══ DATA FOR THIS TASK

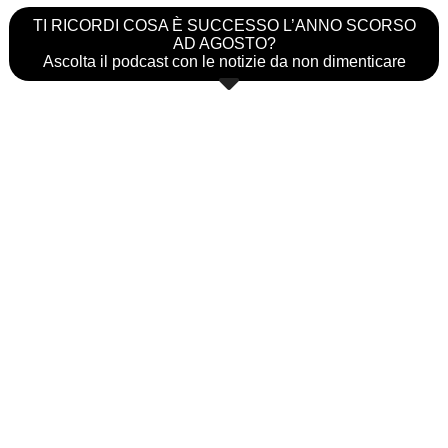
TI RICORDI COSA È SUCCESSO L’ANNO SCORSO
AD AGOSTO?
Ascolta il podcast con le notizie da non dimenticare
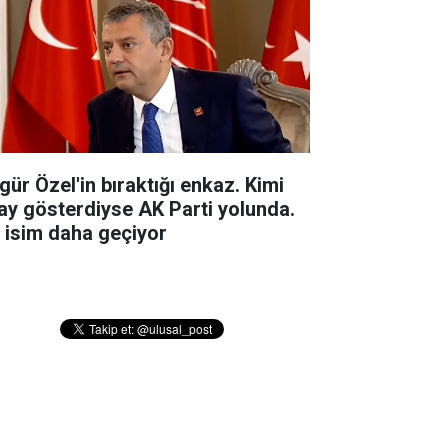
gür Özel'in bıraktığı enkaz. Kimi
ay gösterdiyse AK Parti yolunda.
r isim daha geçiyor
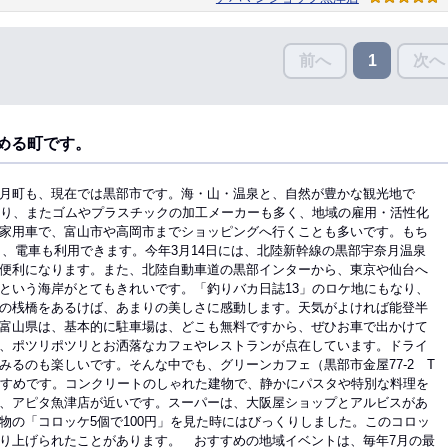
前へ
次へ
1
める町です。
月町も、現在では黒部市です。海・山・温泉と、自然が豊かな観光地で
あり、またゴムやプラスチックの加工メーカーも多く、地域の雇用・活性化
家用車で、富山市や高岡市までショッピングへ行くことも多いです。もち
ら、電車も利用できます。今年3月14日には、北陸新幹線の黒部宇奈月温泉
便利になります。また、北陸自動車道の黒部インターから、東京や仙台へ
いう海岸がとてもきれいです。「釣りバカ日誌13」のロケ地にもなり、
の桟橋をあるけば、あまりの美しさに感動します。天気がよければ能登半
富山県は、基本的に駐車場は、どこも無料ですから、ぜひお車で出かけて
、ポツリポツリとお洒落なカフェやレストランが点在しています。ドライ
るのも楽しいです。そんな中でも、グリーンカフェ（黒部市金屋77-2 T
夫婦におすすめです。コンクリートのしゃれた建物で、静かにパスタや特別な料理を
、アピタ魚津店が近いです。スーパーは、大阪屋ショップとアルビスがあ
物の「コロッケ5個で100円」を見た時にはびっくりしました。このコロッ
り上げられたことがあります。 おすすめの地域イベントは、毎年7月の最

════

**TASK ITEM:**
All of the entries above need to be transcribed exactly, except for the pictures.

**ANSWER TO THIS EXERCISE:**
TI RICORDI COSA È SUCCESSO L’ANNO SCORSO
AD AGOSTO?
Ascolta il podcast con le notizie da non dimenticare
gür Özel'in bıraktığı enkaz. Kimi
ay gösterdiyse AK Parti yolunda.
r isim daha geçiyor
前へ
次へ
1
める町です。
月町も、現在では黒部市です。海・山・温泉と、自然が豊かな観光地で
あり、またゴムやプラスチックの加工メーカーも多く、地域の雇用・活性化
家用車で、富山市や高岡市までショッピングへ行くことも多いです。もち
ら、電車も利用できます。今年3月14日には、北陸新幹線の黒部宇奈月温泉
便利になります。また、北陸自動車道の黒部インターから、東京や仙台へ
いう海岸がとてもきれいです。「釣りバカ日誌13」のロケ地にもなり、
の桟橋をあるけば、あまりの美しさに感動します。天気がよければ能登半
富山県は、基本的に駐車場は、どこも無料ですから、ぜひお車で出かけて
、ポツリポツリとお洒落なカフェやレストランが点在しています。ドライ
るのも楽しいです。そんな中でも、グリーンカフェ（黒部市金屋77-2 T
夫婦におすすめです。コンクリートのしゃれた建物で、静かにパスタや特別な料理を
、アピタ魚津店が近いです。スーパーは、大阪屋ショップとアルビスがあ
物の「コロッケ5個で100円」を見た時にはびっくりしました。このコロッ
り上げられたことがあります。 おすすめの地域イベントは、毎年7月の最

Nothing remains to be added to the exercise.